It is no surprise to learn that teen pregnancies could be reduced significantly by better communication within families about sensitive subjects. What is surprising is that such constructive dialogue does not occur more often.
The National Campaign to Prevent Teen Pregnancy recently noted that communicative parents are far more effective than government programs or condoms in reducing adolescent pregnancies. The campaign has a goal of reducing the teen-pregnancy rate by one-third in the next seven years.Recent good news indicates efforts on this and other fronts are paying off. New federal figures show an 8.5 percent decline in adolescent pregnancies between 1991 and 1995. That drop occurred in every state and among all racial groups. The birth rate of 56.8 per 1,000 remains higher then a decade ago, but this is the first reduction in recent years. That is an encouraging trend we hope will continue.
Significant moral, emotional and even spiritual considerations aside, children of teen mothers are much more likely to be born into poverty, fail in school, end up on welfare, turn to crime and live fatherless lives than are those born to adults.

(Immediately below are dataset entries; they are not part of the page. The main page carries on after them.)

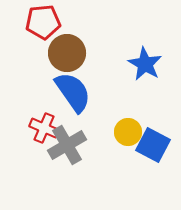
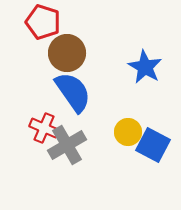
red pentagon: rotated 24 degrees clockwise
blue star: moved 3 px down
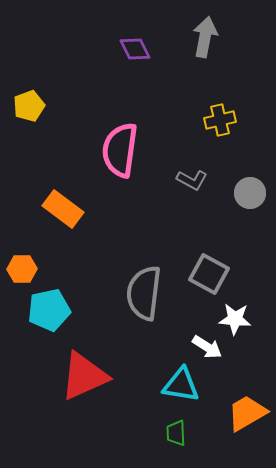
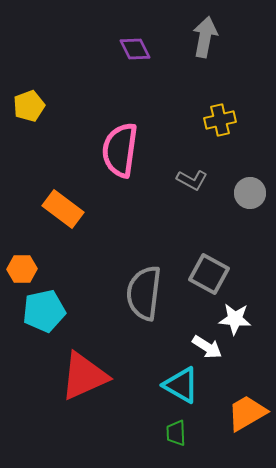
cyan pentagon: moved 5 px left, 1 px down
cyan triangle: rotated 21 degrees clockwise
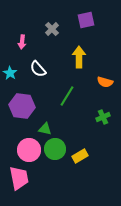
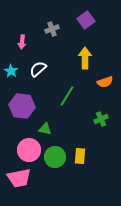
purple square: rotated 24 degrees counterclockwise
gray cross: rotated 24 degrees clockwise
yellow arrow: moved 6 px right, 1 px down
white semicircle: rotated 90 degrees clockwise
cyan star: moved 1 px right, 2 px up
orange semicircle: rotated 35 degrees counterclockwise
green cross: moved 2 px left, 2 px down
green circle: moved 8 px down
yellow rectangle: rotated 56 degrees counterclockwise
pink trapezoid: rotated 90 degrees clockwise
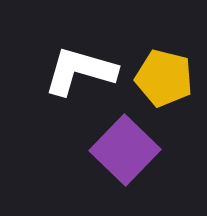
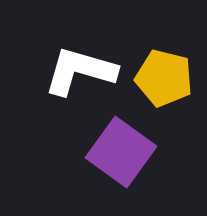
purple square: moved 4 px left, 2 px down; rotated 8 degrees counterclockwise
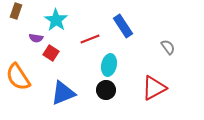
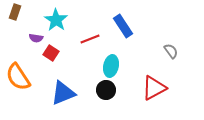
brown rectangle: moved 1 px left, 1 px down
gray semicircle: moved 3 px right, 4 px down
cyan ellipse: moved 2 px right, 1 px down
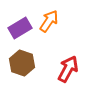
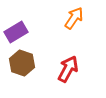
orange arrow: moved 25 px right, 3 px up
purple rectangle: moved 4 px left, 4 px down
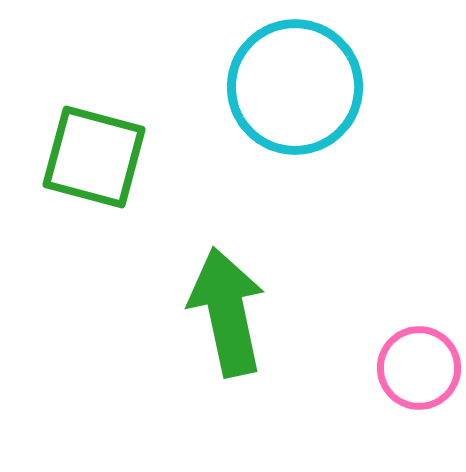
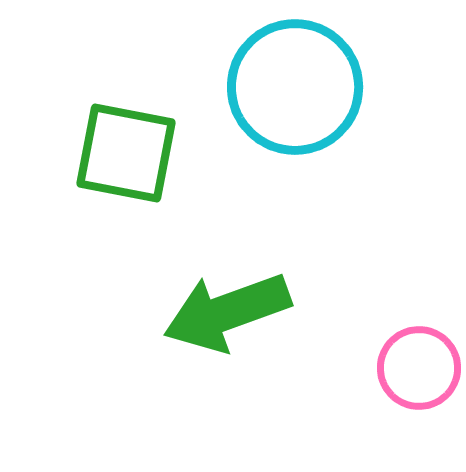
green square: moved 32 px right, 4 px up; rotated 4 degrees counterclockwise
green arrow: rotated 98 degrees counterclockwise
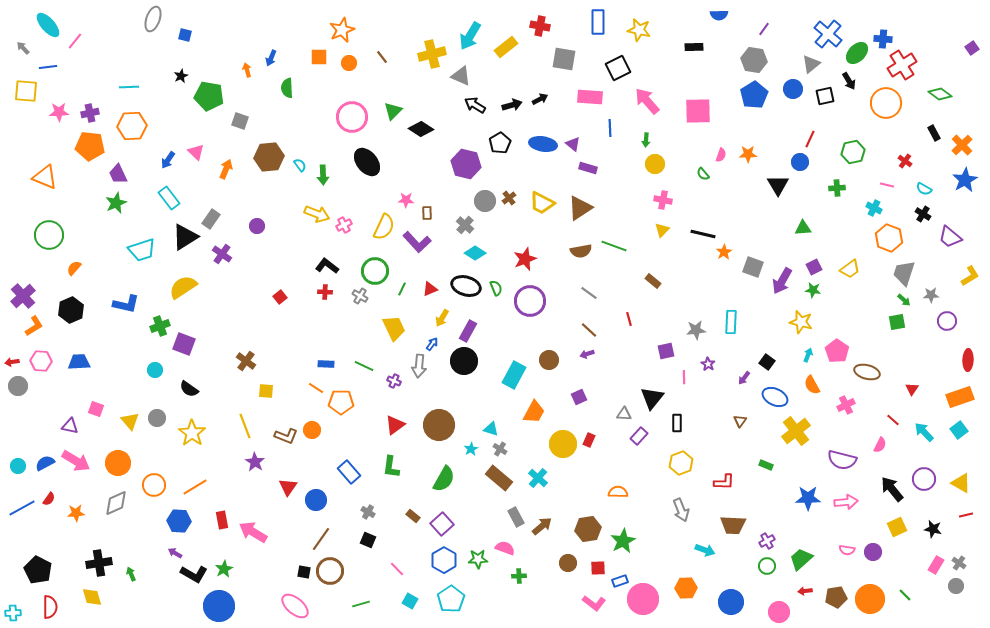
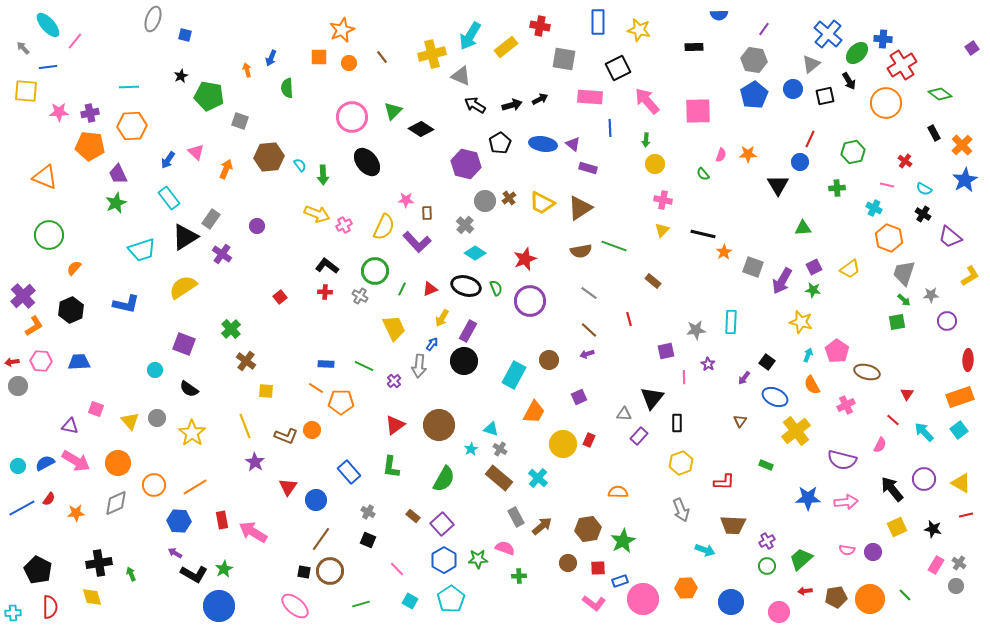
green cross at (160, 326): moved 71 px right, 3 px down; rotated 24 degrees counterclockwise
purple cross at (394, 381): rotated 24 degrees clockwise
red triangle at (912, 389): moved 5 px left, 5 px down
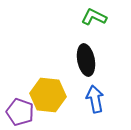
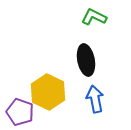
yellow hexagon: moved 3 px up; rotated 20 degrees clockwise
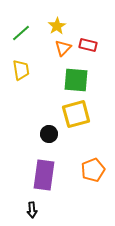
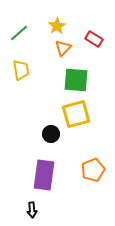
green line: moved 2 px left
red rectangle: moved 6 px right, 6 px up; rotated 18 degrees clockwise
black circle: moved 2 px right
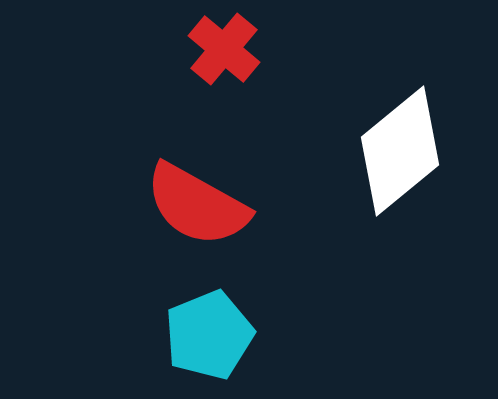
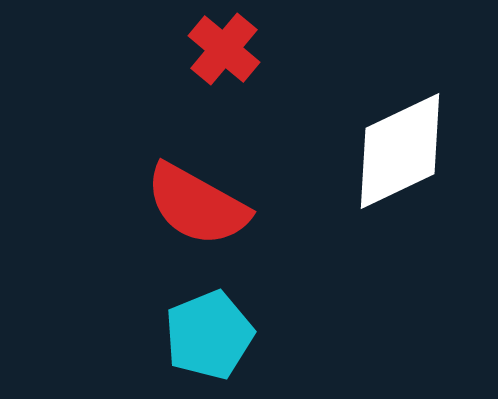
white diamond: rotated 14 degrees clockwise
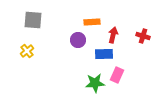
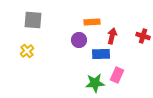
red arrow: moved 1 px left, 1 px down
purple circle: moved 1 px right
blue rectangle: moved 3 px left
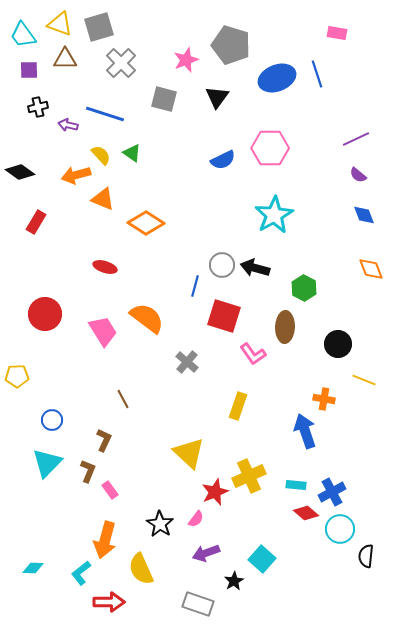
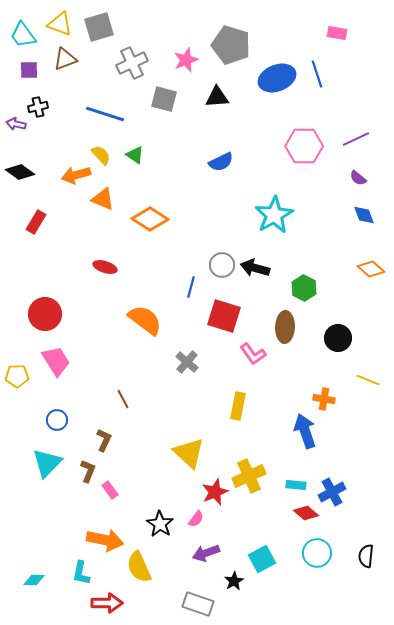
brown triangle at (65, 59): rotated 20 degrees counterclockwise
gray cross at (121, 63): moved 11 px right; rotated 20 degrees clockwise
black triangle at (217, 97): rotated 50 degrees clockwise
purple arrow at (68, 125): moved 52 px left, 1 px up
pink hexagon at (270, 148): moved 34 px right, 2 px up
green triangle at (132, 153): moved 3 px right, 2 px down
blue semicircle at (223, 160): moved 2 px left, 2 px down
purple semicircle at (358, 175): moved 3 px down
orange diamond at (146, 223): moved 4 px right, 4 px up
orange diamond at (371, 269): rotated 28 degrees counterclockwise
blue line at (195, 286): moved 4 px left, 1 px down
orange semicircle at (147, 318): moved 2 px left, 2 px down
pink trapezoid at (103, 331): moved 47 px left, 30 px down
black circle at (338, 344): moved 6 px up
yellow line at (364, 380): moved 4 px right
yellow rectangle at (238, 406): rotated 8 degrees counterclockwise
blue circle at (52, 420): moved 5 px right
cyan circle at (340, 529): moved 23 px left, 24 px down
orange arrow at (105, 540): rotated 93 degrees counterclockwise
cyan square at (262, 559): rotated 20 degrees clockwise
cyan diamond at (33, 568): moved 1 px right, 12 px down
yellow semicircle at (141, 569): moved 2 px left, 2 px up
cyan L-shape at (81, 573): rotated 40 degrees counterclockwise
red arrow at (109, 602): moved 2 px left, 1 px down
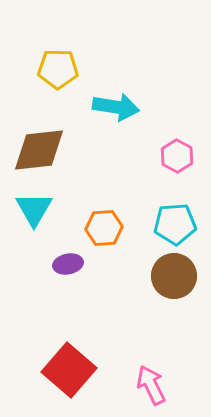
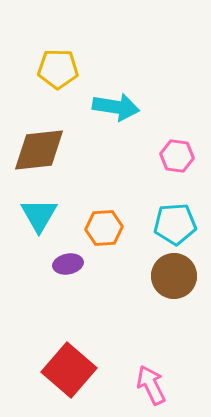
pink hexagon: rotated 20 degrees counterclockwise
cyan triangle: moved 5 px right, 6 px down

Parents play more of a role than they realize in thwarting those unfortunate outcomes. Teens who are close to their parents are far less likely to be sexually active than those who are not. Though the subject is not always comfortable to discuss, parents who appropriately teach their children about sexuality and its serious consequences provide invaluable service to them and to society in general.
A guide for parents with teenagers, put out by the campaign, encourages not only open communication. It also discourages early and steady dating, and it tells parents to listen better to their teenagers and offer support for their interests in order to bolster their self-esteem.
Those are common-sense parenting principles that need to be put into practice with greater frequency.